Well, basically, Maggie Stiefvater takes everything you know in the series and turns it on its ear. Wow. What a trip.

It's fair to say Mister Impossible is the most serious book so far. Not that it doesn't have its hilarious moments (Hennessy's diatribe about Pennsylvania had me in stitches), but on the whole it's about maturing, self exploration and self realization. It's...a spiritual journey and has a lot of depth as a consequence. The fanciful aspects of dreams are there too, but the gravity of their plight remains front and center throughout the story.

Ronan and Hennessy must perfect their skills and abilities in order to help dreams and dreamers everywhere. It's a race against the moderator's persecution as well as the industrial developments that are choking off the essential flow of ley line energy necessary for dreams and dreamers to thrive. They can't remain like Kavinsky. All about the take. The sloppy, wasteful, 'trial and error' level they're been dreaming at their whole lives that drains the ley line to exhaustion. They _must_ advance to a grand scale of dreaming that is precise and refined, efficiently and effectively utilizing the energy with no waste of effort or outcome and the ley line none the worse for their use.

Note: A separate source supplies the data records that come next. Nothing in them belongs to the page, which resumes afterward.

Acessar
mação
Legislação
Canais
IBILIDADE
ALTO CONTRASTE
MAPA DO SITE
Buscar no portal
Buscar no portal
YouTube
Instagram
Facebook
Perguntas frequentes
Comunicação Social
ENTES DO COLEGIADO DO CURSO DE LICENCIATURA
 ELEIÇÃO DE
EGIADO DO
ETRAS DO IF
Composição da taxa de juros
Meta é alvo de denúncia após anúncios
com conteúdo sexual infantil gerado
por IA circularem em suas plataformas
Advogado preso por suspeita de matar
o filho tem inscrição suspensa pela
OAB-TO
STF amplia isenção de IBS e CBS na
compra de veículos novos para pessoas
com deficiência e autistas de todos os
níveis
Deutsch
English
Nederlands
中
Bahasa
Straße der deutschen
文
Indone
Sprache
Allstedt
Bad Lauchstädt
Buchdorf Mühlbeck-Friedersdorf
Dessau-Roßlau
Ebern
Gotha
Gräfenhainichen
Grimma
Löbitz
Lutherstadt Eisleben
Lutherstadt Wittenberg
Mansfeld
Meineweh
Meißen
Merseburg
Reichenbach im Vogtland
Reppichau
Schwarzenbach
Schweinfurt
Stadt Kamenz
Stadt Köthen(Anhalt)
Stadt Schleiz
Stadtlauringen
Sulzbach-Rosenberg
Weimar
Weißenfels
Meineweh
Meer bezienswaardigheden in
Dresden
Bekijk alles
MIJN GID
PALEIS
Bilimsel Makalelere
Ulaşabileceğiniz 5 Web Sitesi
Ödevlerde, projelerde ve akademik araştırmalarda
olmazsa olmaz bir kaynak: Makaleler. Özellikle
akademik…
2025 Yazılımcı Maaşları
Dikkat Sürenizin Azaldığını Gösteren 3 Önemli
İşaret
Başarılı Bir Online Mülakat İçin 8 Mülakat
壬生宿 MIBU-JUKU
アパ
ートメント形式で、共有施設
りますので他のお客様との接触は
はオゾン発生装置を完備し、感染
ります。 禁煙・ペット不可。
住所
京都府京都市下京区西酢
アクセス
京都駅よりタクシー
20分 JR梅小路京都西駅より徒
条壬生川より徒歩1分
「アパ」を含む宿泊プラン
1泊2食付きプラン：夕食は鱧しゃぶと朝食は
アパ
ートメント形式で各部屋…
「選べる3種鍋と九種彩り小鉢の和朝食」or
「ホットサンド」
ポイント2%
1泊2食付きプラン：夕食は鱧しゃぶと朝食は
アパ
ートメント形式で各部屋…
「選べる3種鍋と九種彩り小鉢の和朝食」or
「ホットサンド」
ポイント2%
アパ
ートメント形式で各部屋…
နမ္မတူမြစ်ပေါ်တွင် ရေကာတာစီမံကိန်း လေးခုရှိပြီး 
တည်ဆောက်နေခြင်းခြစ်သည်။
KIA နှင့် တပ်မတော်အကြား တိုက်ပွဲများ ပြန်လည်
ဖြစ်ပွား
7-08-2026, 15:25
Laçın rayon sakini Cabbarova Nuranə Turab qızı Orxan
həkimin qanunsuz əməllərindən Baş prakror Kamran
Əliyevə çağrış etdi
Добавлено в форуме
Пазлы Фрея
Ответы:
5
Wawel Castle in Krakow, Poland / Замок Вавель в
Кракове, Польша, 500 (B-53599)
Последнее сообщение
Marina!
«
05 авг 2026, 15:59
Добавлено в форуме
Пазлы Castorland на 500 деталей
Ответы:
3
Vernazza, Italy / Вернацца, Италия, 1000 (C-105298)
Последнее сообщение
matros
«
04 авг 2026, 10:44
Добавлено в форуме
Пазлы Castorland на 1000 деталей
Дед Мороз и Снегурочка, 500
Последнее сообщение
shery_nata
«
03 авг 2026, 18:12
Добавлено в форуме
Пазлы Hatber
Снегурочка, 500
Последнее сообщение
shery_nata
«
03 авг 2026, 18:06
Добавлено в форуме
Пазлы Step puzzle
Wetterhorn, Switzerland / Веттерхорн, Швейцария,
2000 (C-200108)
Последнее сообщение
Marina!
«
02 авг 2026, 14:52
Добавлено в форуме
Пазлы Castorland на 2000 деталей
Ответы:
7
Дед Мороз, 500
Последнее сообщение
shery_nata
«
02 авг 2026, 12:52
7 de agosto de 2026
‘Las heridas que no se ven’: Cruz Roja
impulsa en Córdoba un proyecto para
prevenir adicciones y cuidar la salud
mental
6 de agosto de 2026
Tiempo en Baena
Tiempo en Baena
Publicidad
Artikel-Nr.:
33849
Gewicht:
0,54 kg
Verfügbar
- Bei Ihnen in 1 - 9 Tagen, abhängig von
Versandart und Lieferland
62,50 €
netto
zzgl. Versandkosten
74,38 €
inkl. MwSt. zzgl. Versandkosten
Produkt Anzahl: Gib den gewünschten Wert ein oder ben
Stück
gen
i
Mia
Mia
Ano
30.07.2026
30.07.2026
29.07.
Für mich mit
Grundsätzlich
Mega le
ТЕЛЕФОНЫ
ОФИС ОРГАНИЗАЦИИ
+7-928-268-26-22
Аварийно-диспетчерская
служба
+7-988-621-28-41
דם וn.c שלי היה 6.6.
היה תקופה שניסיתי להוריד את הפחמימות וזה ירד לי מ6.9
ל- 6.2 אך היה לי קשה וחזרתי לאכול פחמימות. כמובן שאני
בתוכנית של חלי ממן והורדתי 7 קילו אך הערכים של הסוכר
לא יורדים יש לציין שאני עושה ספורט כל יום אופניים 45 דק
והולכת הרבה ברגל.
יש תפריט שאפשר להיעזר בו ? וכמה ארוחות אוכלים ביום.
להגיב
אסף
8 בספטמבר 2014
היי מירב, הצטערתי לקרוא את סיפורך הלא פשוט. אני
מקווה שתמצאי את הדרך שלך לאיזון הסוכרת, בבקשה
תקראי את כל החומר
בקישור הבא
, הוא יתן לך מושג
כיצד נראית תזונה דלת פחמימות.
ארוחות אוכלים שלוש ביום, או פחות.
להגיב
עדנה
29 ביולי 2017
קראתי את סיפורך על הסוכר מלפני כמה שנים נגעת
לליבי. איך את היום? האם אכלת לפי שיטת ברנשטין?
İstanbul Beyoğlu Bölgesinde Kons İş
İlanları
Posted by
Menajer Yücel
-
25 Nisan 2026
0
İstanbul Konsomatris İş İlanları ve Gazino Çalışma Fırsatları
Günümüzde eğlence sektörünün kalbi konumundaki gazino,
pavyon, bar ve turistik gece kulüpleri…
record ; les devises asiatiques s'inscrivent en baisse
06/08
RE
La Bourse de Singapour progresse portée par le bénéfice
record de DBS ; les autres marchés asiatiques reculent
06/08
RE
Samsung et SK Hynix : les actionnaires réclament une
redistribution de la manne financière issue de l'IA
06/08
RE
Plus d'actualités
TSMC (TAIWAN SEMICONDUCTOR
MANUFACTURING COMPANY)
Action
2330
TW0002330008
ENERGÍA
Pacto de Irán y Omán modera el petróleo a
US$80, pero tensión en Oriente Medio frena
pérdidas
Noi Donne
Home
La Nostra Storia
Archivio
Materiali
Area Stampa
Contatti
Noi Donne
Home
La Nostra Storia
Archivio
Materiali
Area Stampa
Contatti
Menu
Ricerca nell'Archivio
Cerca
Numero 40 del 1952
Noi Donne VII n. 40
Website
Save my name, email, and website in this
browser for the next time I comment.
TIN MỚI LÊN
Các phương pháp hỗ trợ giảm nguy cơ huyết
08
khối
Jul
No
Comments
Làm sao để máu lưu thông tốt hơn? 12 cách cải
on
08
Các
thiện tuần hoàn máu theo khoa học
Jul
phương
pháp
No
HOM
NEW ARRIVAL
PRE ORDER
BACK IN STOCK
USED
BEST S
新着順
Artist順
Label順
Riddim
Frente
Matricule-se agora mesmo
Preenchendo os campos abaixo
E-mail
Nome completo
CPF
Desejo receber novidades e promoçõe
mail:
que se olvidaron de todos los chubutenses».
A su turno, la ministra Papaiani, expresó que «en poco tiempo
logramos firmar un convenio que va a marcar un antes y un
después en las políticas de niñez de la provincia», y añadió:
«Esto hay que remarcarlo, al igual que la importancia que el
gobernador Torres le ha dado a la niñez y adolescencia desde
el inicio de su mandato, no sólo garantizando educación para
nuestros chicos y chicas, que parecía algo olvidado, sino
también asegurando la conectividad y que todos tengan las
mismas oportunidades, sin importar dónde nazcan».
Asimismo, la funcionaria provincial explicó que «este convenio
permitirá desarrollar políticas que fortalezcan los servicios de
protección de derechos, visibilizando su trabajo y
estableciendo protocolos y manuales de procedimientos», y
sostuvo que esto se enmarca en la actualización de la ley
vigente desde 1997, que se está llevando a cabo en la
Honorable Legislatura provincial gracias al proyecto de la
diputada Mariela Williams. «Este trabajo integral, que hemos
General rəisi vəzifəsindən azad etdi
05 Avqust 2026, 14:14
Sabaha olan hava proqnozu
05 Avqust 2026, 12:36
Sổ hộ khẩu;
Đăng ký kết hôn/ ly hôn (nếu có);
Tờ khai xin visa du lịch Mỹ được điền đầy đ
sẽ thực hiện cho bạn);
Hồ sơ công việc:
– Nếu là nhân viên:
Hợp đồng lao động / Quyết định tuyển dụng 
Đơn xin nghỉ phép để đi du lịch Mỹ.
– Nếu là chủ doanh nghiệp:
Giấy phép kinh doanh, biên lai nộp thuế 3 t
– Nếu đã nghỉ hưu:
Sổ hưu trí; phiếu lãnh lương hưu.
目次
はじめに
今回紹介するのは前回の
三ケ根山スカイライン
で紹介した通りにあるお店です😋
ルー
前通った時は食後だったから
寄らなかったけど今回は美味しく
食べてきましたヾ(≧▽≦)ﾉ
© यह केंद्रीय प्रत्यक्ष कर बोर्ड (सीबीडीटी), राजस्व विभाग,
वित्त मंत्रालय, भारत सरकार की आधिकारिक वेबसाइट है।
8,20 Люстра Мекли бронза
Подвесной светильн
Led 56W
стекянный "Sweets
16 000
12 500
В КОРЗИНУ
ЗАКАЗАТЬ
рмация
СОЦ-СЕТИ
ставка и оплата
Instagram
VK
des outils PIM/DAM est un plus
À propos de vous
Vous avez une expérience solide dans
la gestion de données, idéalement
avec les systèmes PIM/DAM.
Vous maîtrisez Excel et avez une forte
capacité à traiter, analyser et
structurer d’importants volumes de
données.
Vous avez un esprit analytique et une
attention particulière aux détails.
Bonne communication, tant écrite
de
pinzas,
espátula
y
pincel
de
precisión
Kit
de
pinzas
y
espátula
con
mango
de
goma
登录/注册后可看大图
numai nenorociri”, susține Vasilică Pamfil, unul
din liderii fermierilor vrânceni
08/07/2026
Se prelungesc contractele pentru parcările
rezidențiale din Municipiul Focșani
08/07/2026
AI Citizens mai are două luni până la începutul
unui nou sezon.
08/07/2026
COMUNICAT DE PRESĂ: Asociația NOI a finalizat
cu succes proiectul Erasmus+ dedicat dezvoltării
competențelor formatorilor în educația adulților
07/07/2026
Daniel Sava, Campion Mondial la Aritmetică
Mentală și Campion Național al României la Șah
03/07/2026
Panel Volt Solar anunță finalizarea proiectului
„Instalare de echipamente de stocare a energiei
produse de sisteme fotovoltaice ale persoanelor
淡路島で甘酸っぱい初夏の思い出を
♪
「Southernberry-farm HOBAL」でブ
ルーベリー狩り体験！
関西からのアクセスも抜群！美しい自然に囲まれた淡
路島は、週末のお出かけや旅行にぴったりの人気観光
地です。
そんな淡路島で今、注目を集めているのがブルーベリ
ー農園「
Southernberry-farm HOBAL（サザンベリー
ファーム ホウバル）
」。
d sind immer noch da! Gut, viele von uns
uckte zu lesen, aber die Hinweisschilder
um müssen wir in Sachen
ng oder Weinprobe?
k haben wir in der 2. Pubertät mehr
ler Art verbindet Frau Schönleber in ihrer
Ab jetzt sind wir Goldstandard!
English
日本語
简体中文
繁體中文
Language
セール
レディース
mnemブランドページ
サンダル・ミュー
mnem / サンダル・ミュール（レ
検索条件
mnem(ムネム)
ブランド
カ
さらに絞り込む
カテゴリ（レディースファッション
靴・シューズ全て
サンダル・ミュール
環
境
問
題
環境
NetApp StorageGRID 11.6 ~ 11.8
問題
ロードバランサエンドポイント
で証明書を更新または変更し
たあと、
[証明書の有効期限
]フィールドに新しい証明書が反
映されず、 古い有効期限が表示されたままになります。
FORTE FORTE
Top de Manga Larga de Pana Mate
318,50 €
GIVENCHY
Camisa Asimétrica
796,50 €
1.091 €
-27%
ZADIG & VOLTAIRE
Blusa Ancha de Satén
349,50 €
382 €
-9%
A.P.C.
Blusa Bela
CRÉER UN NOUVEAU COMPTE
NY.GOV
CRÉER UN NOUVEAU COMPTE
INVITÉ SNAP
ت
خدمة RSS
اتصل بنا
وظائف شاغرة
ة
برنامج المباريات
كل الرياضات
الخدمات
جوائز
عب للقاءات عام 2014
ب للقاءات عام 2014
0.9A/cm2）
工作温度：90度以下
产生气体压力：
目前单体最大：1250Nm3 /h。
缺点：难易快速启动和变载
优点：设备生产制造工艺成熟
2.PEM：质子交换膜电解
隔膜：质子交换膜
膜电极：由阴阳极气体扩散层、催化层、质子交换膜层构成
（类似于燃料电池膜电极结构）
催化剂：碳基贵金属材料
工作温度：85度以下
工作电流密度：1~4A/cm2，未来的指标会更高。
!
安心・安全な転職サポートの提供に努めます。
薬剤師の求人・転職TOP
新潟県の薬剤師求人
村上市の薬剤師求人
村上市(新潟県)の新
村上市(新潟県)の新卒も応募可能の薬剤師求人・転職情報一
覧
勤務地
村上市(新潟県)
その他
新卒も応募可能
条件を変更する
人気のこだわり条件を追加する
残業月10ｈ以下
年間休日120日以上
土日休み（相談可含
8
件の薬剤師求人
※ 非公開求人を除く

Their mentor guiding them through this learning curve, Bryde, requires them to peel back the insulating layers protecting their inner selves to do this. Because Ronan and Hennessy are a mess, cluttered with all kinds of debris inhibiting their abilities. (Kind of like the ley lines.) They can't advance without addressing the stigmas they're holding onto and there's a lot of ugly things they don't want to address, that they've always vehemently resisted dealing with and are adamant about wanting it to remain buried, consciously as well as subconsciously. And Bryde keeps reminding them they don't have the luxury to be selfish and run away from their issues. People are dying while they dither.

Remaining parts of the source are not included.